··· AVAILABLE DATA ···

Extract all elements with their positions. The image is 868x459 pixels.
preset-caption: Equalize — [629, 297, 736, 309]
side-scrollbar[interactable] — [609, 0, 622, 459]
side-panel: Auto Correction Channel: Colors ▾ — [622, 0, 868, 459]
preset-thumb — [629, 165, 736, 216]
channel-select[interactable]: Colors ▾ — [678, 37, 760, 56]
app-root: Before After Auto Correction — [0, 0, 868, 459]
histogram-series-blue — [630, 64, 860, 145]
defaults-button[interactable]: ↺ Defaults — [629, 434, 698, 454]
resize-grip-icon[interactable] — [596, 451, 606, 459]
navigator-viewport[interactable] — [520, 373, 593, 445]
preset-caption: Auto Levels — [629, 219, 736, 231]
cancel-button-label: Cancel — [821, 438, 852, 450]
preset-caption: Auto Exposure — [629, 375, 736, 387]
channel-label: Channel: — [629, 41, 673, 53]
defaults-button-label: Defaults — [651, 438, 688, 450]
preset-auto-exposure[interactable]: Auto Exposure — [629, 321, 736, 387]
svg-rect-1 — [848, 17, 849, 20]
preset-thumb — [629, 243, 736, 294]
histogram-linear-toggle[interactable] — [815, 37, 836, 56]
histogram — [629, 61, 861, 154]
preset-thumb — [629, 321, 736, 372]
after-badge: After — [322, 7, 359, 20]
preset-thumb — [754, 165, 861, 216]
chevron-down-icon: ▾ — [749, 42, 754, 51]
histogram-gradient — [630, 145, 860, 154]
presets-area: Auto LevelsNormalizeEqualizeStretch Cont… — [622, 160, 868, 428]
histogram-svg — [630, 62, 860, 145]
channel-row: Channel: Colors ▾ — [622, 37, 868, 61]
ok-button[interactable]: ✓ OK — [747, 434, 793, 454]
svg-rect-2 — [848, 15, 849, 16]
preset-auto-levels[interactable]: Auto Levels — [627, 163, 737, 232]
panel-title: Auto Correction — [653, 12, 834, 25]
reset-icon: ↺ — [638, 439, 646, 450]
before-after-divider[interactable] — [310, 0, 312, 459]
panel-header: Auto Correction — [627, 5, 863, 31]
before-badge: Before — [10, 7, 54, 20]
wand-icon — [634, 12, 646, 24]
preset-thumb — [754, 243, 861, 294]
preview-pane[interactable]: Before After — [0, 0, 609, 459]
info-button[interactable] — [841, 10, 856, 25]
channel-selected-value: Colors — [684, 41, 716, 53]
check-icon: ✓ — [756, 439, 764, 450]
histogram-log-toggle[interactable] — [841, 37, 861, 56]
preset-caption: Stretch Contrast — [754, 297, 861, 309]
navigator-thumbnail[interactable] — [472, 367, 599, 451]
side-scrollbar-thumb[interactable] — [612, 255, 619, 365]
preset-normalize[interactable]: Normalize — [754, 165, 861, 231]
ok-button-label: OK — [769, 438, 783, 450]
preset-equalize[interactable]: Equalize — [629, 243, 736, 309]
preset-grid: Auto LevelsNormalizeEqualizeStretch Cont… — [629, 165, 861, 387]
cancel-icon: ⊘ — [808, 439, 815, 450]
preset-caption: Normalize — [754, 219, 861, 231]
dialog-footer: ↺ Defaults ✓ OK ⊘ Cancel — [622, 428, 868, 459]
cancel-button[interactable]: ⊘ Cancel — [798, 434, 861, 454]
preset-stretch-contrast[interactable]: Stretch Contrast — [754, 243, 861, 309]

···
··· AVAILABLE DATA ···

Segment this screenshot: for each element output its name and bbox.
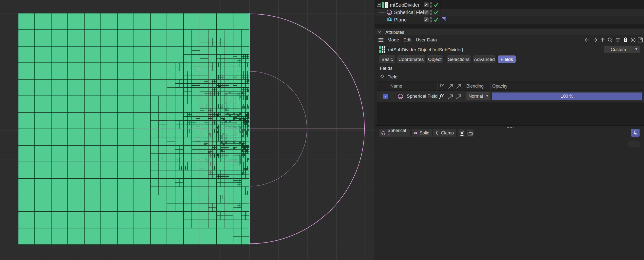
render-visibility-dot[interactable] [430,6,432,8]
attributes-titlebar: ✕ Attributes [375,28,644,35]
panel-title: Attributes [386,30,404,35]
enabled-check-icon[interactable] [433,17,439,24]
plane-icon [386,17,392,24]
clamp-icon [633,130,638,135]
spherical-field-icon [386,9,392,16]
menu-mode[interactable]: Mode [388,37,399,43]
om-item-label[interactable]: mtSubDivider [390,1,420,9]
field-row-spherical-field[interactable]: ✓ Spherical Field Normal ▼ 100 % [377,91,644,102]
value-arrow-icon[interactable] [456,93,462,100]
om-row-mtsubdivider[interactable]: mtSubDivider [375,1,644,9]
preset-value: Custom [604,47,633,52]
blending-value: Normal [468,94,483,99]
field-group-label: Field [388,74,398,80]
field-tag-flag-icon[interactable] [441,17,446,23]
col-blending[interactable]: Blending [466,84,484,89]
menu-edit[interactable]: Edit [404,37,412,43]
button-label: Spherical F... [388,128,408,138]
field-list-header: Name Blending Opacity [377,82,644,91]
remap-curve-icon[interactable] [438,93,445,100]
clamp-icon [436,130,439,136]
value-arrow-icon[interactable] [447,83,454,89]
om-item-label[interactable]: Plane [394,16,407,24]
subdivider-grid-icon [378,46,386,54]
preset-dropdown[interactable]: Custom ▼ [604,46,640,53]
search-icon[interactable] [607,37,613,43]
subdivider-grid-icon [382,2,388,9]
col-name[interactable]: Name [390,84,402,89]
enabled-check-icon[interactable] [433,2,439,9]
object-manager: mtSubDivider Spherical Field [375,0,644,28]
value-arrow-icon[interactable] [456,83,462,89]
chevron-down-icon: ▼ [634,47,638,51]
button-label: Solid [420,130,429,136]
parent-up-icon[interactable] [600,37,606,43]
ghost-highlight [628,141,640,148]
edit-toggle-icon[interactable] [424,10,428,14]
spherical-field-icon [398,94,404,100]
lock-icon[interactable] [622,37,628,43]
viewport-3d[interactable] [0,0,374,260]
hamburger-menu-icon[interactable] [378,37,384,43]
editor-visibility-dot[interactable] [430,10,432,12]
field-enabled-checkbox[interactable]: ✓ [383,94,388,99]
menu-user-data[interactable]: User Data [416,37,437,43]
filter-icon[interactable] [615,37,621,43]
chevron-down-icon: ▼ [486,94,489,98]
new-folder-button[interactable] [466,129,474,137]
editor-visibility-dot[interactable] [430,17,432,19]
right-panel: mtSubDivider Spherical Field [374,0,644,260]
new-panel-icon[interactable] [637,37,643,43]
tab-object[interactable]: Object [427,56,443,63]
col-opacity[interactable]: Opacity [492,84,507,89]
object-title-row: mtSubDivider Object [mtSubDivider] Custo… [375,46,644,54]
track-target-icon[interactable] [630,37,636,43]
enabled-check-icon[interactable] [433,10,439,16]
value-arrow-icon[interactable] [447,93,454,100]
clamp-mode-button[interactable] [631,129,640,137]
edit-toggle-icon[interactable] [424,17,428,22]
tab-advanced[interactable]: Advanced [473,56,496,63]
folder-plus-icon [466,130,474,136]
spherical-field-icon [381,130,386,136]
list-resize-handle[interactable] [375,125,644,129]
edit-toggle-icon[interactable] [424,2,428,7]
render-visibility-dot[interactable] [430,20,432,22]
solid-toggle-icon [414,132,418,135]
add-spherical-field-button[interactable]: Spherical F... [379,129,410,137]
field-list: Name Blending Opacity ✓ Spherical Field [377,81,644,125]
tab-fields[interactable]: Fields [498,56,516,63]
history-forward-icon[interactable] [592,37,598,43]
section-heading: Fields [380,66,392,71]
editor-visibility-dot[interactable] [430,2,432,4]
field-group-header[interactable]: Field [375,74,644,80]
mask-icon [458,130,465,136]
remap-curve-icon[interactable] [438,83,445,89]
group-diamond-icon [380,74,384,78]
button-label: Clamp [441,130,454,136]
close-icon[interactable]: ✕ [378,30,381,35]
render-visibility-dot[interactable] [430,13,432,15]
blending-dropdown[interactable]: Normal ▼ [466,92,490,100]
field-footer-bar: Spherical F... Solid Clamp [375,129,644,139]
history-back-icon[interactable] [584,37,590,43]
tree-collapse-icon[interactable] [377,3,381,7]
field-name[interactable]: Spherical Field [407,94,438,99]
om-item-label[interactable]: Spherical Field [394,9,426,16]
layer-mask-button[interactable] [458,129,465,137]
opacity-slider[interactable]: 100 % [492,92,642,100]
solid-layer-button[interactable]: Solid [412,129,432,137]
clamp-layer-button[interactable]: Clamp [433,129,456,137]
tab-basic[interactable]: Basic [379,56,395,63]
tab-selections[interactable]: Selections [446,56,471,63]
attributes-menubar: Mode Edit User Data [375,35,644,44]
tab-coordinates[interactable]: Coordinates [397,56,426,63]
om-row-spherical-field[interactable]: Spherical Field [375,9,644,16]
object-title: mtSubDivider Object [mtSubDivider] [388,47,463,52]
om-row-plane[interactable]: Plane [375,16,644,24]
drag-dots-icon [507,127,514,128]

···

**EXERCISE DESCRIPTION:**
Would you please copy every line in the data that contains the word "resize"?

**REPLY TO THE TASK:**
resize-grip-icon[interactable] — [596, 451, 606, 459]
list-resize-handle[interactable] [375,125,644,129]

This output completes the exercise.